Try it => Send back the whole listing untouched.

Source data =>

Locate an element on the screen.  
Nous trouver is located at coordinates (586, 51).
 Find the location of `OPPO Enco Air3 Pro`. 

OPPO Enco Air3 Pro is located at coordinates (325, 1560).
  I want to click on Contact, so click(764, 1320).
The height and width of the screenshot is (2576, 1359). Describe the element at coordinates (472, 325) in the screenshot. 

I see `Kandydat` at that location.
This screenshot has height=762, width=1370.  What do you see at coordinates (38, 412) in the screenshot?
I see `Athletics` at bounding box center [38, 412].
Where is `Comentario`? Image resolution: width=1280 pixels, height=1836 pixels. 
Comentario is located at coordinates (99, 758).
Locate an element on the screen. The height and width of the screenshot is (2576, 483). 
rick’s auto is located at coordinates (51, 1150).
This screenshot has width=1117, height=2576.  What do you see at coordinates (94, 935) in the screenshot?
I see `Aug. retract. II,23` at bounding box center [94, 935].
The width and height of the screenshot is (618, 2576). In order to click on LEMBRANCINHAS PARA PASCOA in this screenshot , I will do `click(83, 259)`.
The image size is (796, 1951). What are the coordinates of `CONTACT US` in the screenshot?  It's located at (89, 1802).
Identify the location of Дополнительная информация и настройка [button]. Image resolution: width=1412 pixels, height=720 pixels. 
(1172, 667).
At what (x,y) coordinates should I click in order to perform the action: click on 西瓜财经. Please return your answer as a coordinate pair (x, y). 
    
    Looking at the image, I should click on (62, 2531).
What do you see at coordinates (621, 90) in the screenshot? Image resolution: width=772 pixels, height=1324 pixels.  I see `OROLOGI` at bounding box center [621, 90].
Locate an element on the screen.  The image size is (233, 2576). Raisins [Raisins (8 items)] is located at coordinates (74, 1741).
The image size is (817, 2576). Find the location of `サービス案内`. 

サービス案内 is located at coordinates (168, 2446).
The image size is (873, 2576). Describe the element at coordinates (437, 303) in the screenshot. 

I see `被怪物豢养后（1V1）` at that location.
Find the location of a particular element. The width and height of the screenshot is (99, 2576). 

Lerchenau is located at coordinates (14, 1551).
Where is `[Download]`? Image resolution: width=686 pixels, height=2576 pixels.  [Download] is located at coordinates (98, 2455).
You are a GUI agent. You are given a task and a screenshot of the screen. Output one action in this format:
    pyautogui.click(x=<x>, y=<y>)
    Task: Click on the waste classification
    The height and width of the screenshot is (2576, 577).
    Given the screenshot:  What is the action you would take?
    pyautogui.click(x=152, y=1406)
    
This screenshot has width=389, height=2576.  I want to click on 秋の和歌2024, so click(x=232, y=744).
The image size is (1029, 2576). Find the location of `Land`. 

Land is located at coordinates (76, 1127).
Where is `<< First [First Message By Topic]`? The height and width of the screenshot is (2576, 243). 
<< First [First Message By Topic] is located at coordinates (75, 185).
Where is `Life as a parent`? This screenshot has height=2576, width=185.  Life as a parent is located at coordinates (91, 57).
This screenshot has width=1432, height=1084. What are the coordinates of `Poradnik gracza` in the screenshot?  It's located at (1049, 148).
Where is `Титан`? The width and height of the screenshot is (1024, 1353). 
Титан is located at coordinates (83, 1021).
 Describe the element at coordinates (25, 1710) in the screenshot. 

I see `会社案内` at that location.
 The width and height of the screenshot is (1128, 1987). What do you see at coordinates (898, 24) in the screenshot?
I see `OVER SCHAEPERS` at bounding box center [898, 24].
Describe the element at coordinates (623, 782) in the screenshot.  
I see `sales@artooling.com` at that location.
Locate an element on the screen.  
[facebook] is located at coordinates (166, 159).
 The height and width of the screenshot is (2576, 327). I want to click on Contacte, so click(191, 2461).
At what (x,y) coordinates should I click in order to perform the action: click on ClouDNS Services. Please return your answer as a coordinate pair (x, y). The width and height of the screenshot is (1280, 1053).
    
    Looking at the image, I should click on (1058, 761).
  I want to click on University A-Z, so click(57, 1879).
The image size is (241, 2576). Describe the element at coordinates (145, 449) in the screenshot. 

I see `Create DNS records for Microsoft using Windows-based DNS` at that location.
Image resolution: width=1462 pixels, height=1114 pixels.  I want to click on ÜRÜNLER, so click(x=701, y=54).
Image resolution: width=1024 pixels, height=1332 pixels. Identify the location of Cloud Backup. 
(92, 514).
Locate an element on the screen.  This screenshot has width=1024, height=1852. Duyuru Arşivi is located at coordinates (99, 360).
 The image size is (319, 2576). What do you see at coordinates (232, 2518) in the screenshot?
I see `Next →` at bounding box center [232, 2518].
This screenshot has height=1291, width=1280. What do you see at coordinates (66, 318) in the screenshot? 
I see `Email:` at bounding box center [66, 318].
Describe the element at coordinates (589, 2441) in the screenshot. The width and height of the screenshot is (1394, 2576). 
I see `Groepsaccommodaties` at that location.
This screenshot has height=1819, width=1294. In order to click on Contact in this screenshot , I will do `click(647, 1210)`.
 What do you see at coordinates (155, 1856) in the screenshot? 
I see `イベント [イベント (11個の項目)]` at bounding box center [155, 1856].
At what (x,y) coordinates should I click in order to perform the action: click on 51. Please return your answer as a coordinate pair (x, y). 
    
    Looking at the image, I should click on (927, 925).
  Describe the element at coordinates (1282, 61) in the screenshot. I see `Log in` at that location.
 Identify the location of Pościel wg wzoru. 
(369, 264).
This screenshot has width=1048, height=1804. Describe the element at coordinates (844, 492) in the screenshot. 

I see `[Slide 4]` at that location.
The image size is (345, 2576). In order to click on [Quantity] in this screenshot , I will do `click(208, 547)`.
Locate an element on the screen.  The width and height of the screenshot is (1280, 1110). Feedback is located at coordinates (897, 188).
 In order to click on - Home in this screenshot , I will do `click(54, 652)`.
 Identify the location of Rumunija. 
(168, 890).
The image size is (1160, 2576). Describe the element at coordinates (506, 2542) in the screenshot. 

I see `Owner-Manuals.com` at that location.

Final answer =>
Locate an element on the screen.  
Nous trouver is located at coordinates (586, 51).
 Find the location of `OPPO Enco Air3 Pro`. 

OPPO Enco Air3 Pro is located at coordinates (325, 1560).
  I want to click on Contact, so click(764, 1320).
The height and width of the screenshot is (2576, 1359). Describe the element at coordinates (472, 325) in the screenshot. 

I see `Kandydat` at that location.
This screenshot has height=762, width=1370.  What do you see at coordinates (38, 412) in the screenshot?
I see `Athletics` at bounding box center [38, 412].
Where is `Comentario`? Image resolution: width=1280 pixels, height=1836 pixels. 
Comentario is located at coordinates (99, 758).
Locate an element on the screen. The height and width of the screenshot is (2576, 483). 
rick’s auto is located at coordinates (51, 1150).
This screenshot has width=1117, height=2576.  What do you see at coordinates (94, 935) in the screenshot?
I see `Aug. retract. II,23` at bounding box center [94, 935].
The width and height of the screenshot is (618, 2576). In order to click on LEMBRANCINHAS PARA PASCOA in this screenshot , I will do `click(83, 259)`.
The image size is (796, 1951). What are the coordinates of `CONTACT US` in the screenshot?  It's located at (89, 1802).
Identify the location of Дополнительная информация и настройка [button]. Image resolution: width=1412 pixels, height=720 pixels. 
(1172, 667).
At what (x,y) coordinates should I click in order to perform the action: click on 西瓜财经. Please return your answer as a coordinate pair (x, y). 
    
    Looking at the image, I should click on (62, 2531).
What do you see at coordinates (621, 90) in the screenshot? Image resolution: width=772 pixels, height=1324 pixels.  I see `OROLOGI` at bounding box center [621, 90].
Locate an element on the screen.  The image size is (233, 2576). Raisins [Raisins (8 items)] is located at coordinates (74, 1741).
The image size is (817, 2576). Find the location of `サービス案内`. 

サービス案内 is located at coordinates (168, 2446).
The image size is (873, 2576). Describe the element at coordinates (437, 303) in the screenshot. 

I see `被怪物豢养后（1V1）` at that location.
Find the location of a particular element. The width and height of the screenshot is (99, 2576). 

Lerchenau is located at coordinates (14, 1551).
Where is `[Download]`? Image resolution: width=686 pixels, height=2576 pixels.  [Download] is located at coordinates (98, 2455).
You are a GUI agent. You are given a task and a screenshot of the screen. Output one action in this format:
    pyautogui.click(x=<x>, y=<y>)
    Task: Click on the waste classification
    The height and width of the screenshot is (2576, 577).
    Given the screenshot:  What is the action you would take?
    pyautogui.click(x=152, y=1406)
    
This screenshot has width=389, height=2576.  I want to click on 秋の和歌2024, so click(x=232, y=744).
The image size is (1029, 2576). Find the location of `Land`. 

Land is located at coordinates (76, 1127).
Where is `<< First [First Message By Topic]`? The height and width of the screenshot is (2576, 243). 
<< First [First Message By Topic] is located at coordinates (75, 185).
Where is `Life as a parent`? This screenshot has height=2576, width=185.  Life as a parent is located at coordinates (91, 57).
This screenshot has width=1432, height=1084. What are the coordinates of `Poradnik gracza` in the screenshot?  It's located at (1049, 148).
Where is `Титан`? The width and height of the screenshot is (1024, 1353). 
Титан is located at coordinates (83, 1021).
 Describe the element at coordinates (25, 1710) in the screenshot. 

I see `会社案内` at that location.
 The width and height of the screenshot is (1128, 1987). What do you see at coordinates (898, 24) in the screenshot?
I see `OVER SCHAEPERS` at bounding box center [898, 24].
Describe the element at coordinates (623, 782) in the screenshot.  
I see `sales@artooling.com` at that location.
Locate an element on the screen.  
[facebook] is located at coordinates (166, 159).
 The height and width of the screenshot is (2576, 327). I want to click on Contacte, so click(191, 2461).
At what (x,y) coordinates should I click in order to perform the action: click on ClouDNS Services. Please return your answer as a coordinate pair (x, y). The width and height of the screenshot is (1280, 1053).
    
    Looking at the image, I should click on (1058, 761).
  I want to click on University A-Z, so click(57, 1879).
The image size is (241, 2576). Describe the element at coordinates (145, 449) in the screenshot. 

I see `Create DNS records for Microsoft using Windows-based DNS` at that location.
Image resolution: width=1462 pixels, height=1114 pixels.  I want to click on ÜRÜNLER, so click(x=701, y=54).
Image resolution: width=1024 pixels, height=1332 pixels. Identify the location of Cloud Backup. 
(92, 514).
Locate an element on the screen.  This screenshot has width=1024, height=1852. Duyuru Arşivi is located at coordinates (99, 360).
 The image size is (319, 2576). What do you see at coordinates (232, 2518) in the screenshot?
I see `Next →` at bounding box center [232, 2518].
This screenshot has height=1291, width=1280. What do you see at coordinates (66, 318) in the screenshot? 
I see `Email:` at bounding box center [66, 318].
Describe the element at coordinates (589, 2441) in the screenshot. The width and height of the screenshot is (1394, 2576). 
I see `Groepsaccommodaties` at that location.
This screenshot has height=1819, width=1294. In order to click on Contact in this screenshot , I will do `click(647, 1210)`.
 What do you see at coordinates (155, 1856) in the screenshot? 
I see `イベント [イベント (11個の項目)]` at bounding box center [155, 1856].
At what (x,y) coordinates should I click in order to perform the action: click on 51. Please return your answer as a coordinate pair (x, y). 
    
    Looking at the image, I should click on (927, 925).
  Describe the element at coordinates (1282, 61) in the screenshot. I see `Log in` at that location.
 Identify the location of Pościel wg wzoru. 
(369, 264).
This screenshot has width=1048, height=1804. Describe the element at coordinates (844, 492) in the screenshot. 

I see `[Slide 4]` at that location.
The image size is (345, 2576). In order to click on [Quantity] in this screenshot , I will do `click(208, 547)`.
Locate an element on the screen.  The width and height of the screenshot is (1280, 1110). Feedback is located at coordinates (897, 188).
 In order to click on - Home in this screenshot , I will do `click(54, 652)`.
 Identify the location of Rumunija. 
(168, 890).
The image size is (1160, 2576). Describe the element at coordinates (506, 2542) in the screenshot. 

I see `Owner-Manuals.com` at that location.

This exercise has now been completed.